Monday, December 04, 2006

Top Ten Stuff About Ben (the cool stuff!)

This is the final installment of The Top 10 Stuff About Ben. These final two items are the best of Ben and give us the most hope. They are also a source of fear. I could sit here and elaborate all night about our fears for Ben or what the future holds for him, or what the future holds for our entire family.

When you have a child like Ben you really have to live in the moment. Hence my comment about having our own Forrest Gump. I'm sure there are some of you that read that and thought I was commenting on Ben's mental abilities or precisely his disabilities. The comment was far from it. If you've not seen the movie in a while then you might want to take another look. Forrest knew his limitations but he also knew what was the best about him. Being a millionaire, or a war hero, or a college athlete meant nothing to him. Being a good son, a good friend, and eventually a good parent was most important to Forrest. I sense the same in Ben.

So without further ado...

9. Ben loves interaction and play with others. This is very important and actually leads to our belief about #10. From Ben's earliest moments in life he craved attention. It has never been like the attention his sister desires. Jessie wants us to acknowledge her accomplishments. "Dad, I made an A on my test today." " I cannot wait until I show Mom my new dance move I learned at class today." "Dad, do you think my drawing is good?"

Those statements and questions are much different from what Ben desires. His requests are very minimal. Ben just wants us to acknowledge he is there. "Please look at me." "If I laugh will you laugh with me?" "If I play this game can we figure out how to play it together?"

That's a huge thing. We have seen so many heart-breaking situations where a special child cannot or more than likely will not acknowledge others. Thankfully it is very rare.

10. Ben is intelligent. Yeah, I'll bet some of you are thinking "wishful thinking." Well I do invite you naysayers to live just a few hours with Ben.
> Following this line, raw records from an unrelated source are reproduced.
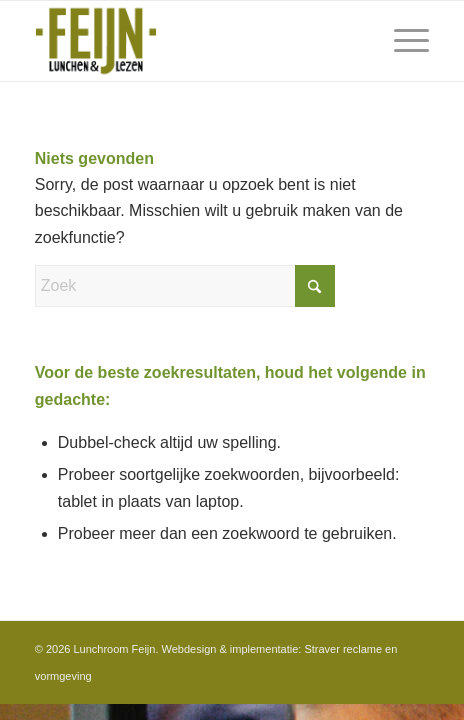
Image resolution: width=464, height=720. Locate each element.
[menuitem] (401, 41)
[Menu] (401, 41)
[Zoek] (185, 286)
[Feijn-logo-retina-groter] (193, 41)
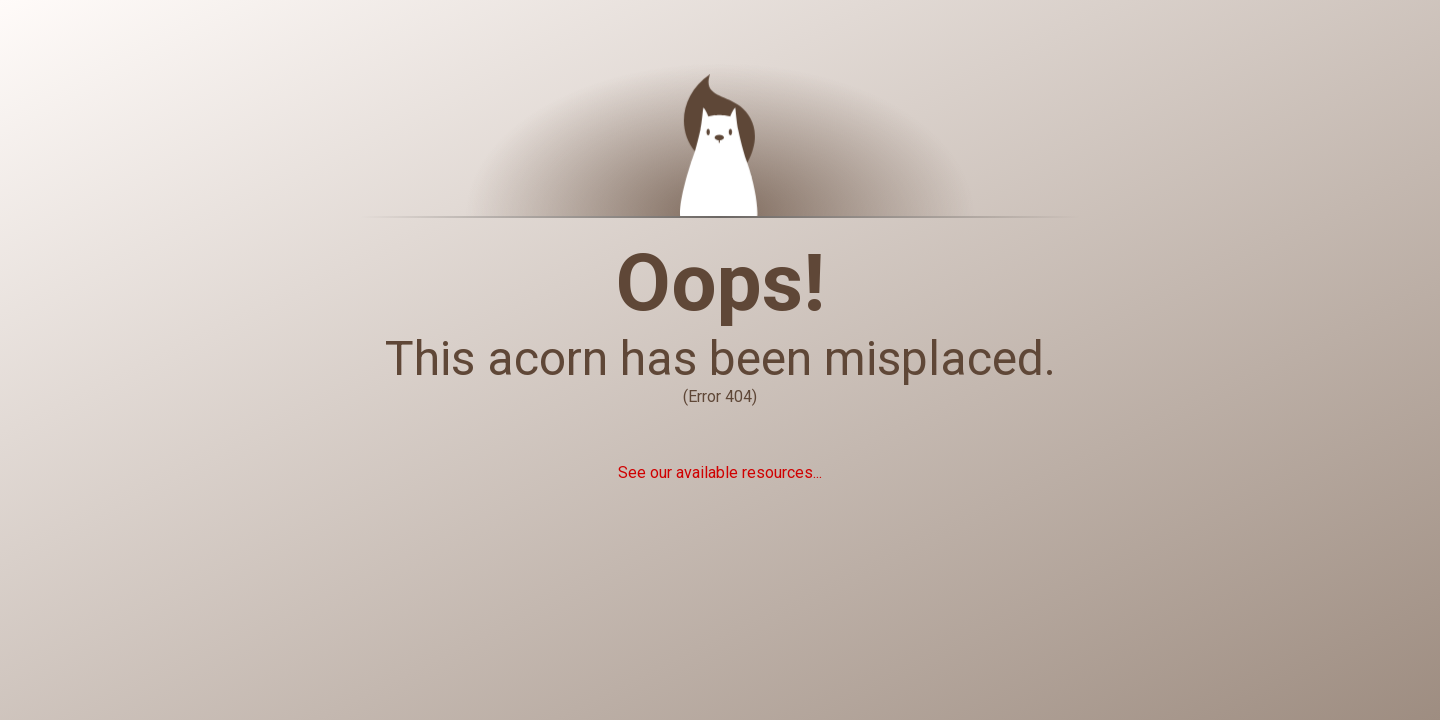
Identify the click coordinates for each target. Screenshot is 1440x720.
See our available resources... (720, 472)
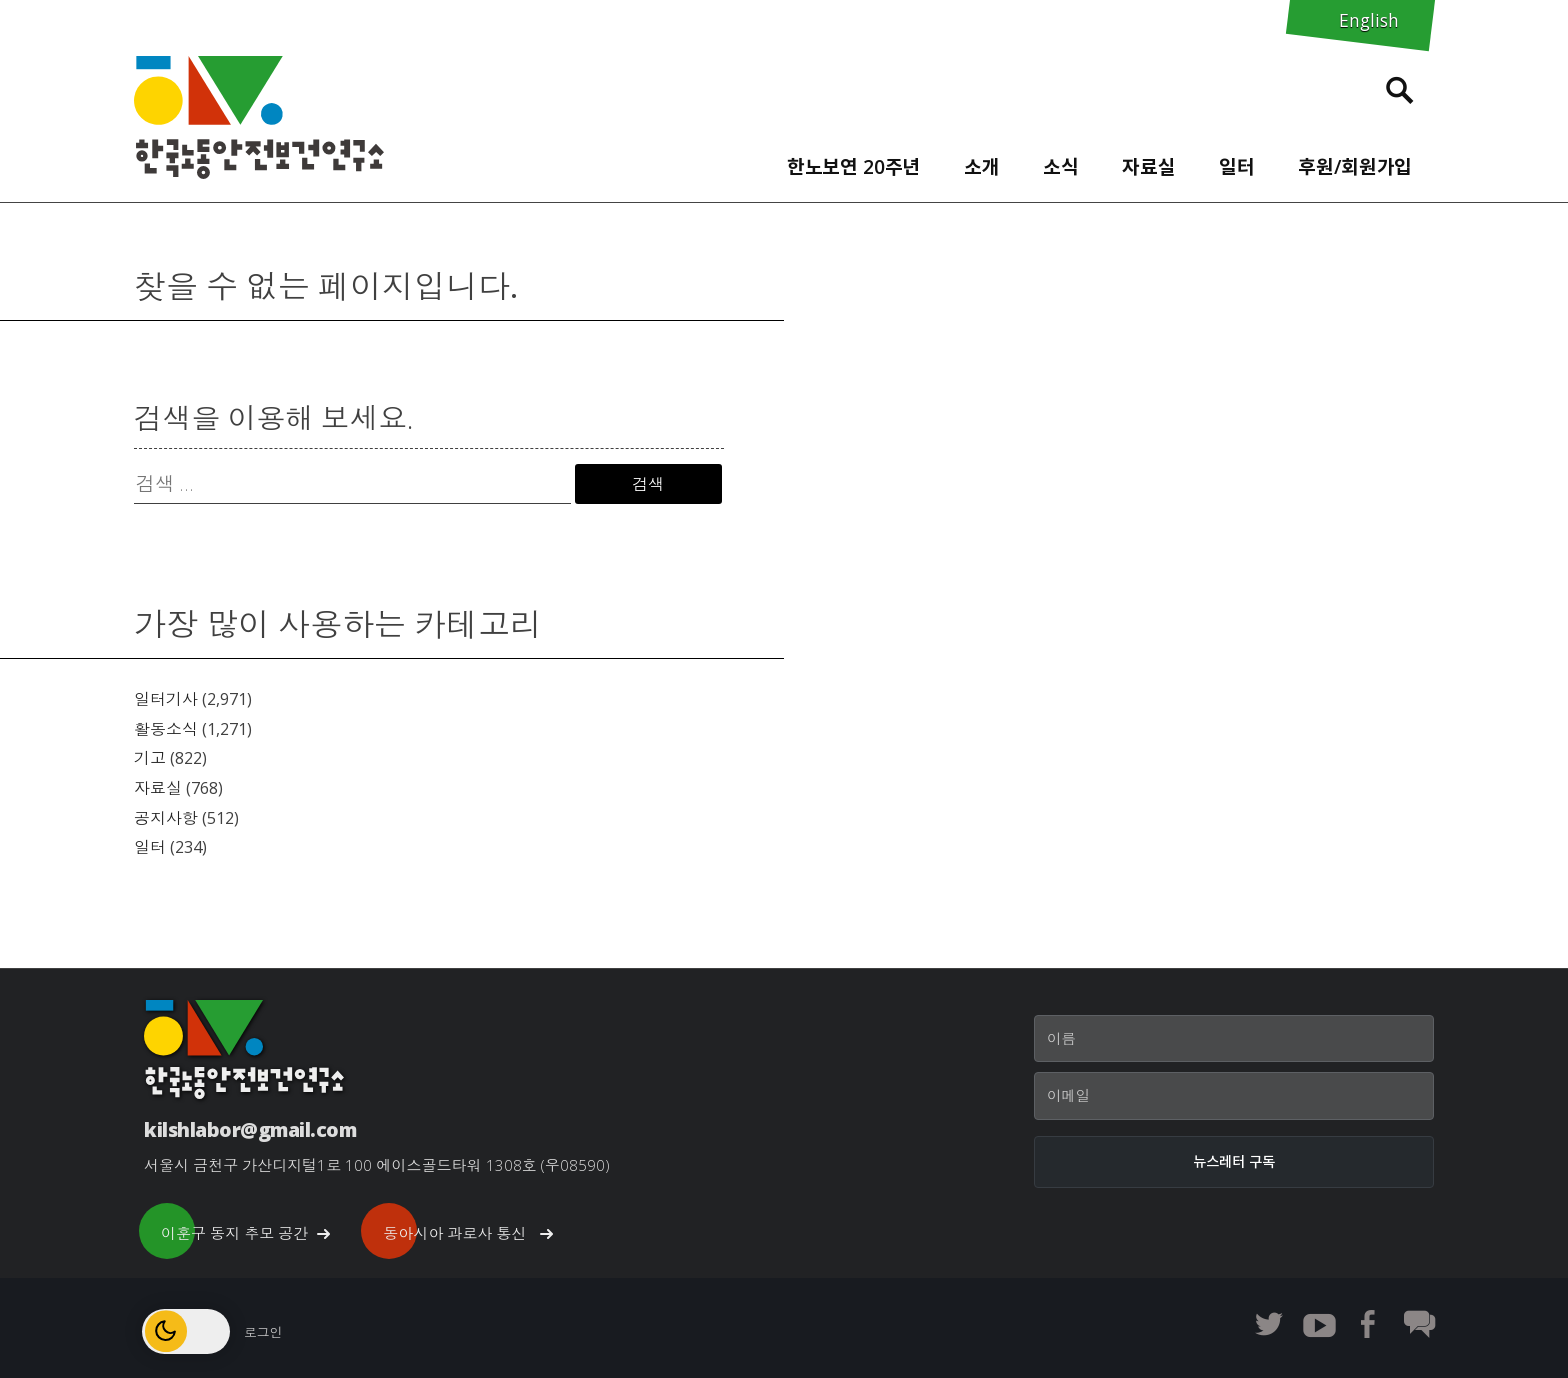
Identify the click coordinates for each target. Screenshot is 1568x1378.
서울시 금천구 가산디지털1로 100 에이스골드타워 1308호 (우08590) (377, 1165)
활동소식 (166, 729)
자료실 (1149, 166)
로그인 (263, 1332)
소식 (1061, 166)
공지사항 (166, 818)
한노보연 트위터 (1269, 1324)
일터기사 (166, 699)
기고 (150, 758)
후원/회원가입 (1355, 166)
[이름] (1234, 1039)
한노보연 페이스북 (1369, 1324)
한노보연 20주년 (854, 166)
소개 (982, 166)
Ben chooses which toys he wants to play with. Ben knows which days he goes to school. Ben has practically developed his own language. Ben has figured out how to operate toys that his parents or nurses never knew how to use until Ben showed us. You want me to go on?

This was my greatest fear but has also been my greatest joy. If you've not read about or even seen the Hoyt's story over to your left I suggest clicking on those links after reading this. Ben may never walk but it won't be for a lack of working hard or trying. I've known about Ben's intelligence since the early days of his life. I could see it in his eyes. I know that is a shallow type of reasoning and is far from scientific. But I offer your these observations from past doctors or experts:

+ Ben is blind (he had his annual eye exam today and got his glasses adjusted).
+ Ben is deaf (hmmm...funny how he has responded to his name even during the NICU days)
+ Ben is a vegetable (okay no one ever used that term but we knew exactly what Dr. Morales meant when he finished his exam of ben's MRI).
+ Ben will probably not make it past ________ (seven years and counting!).
+ Ben will never talk (this is another good one - he can out-talk his sister - a really big deal).

I guess that's enough for now. I'm really proud of the little man! Yeah, I get real emotional when I talk about how far Ben has come. There is no doubt that according to logic Ben should neither be alive nor having the great time he's having just being alive.

Again, The Waddells ask the question: isn't that one of those things to be pondering this time of year?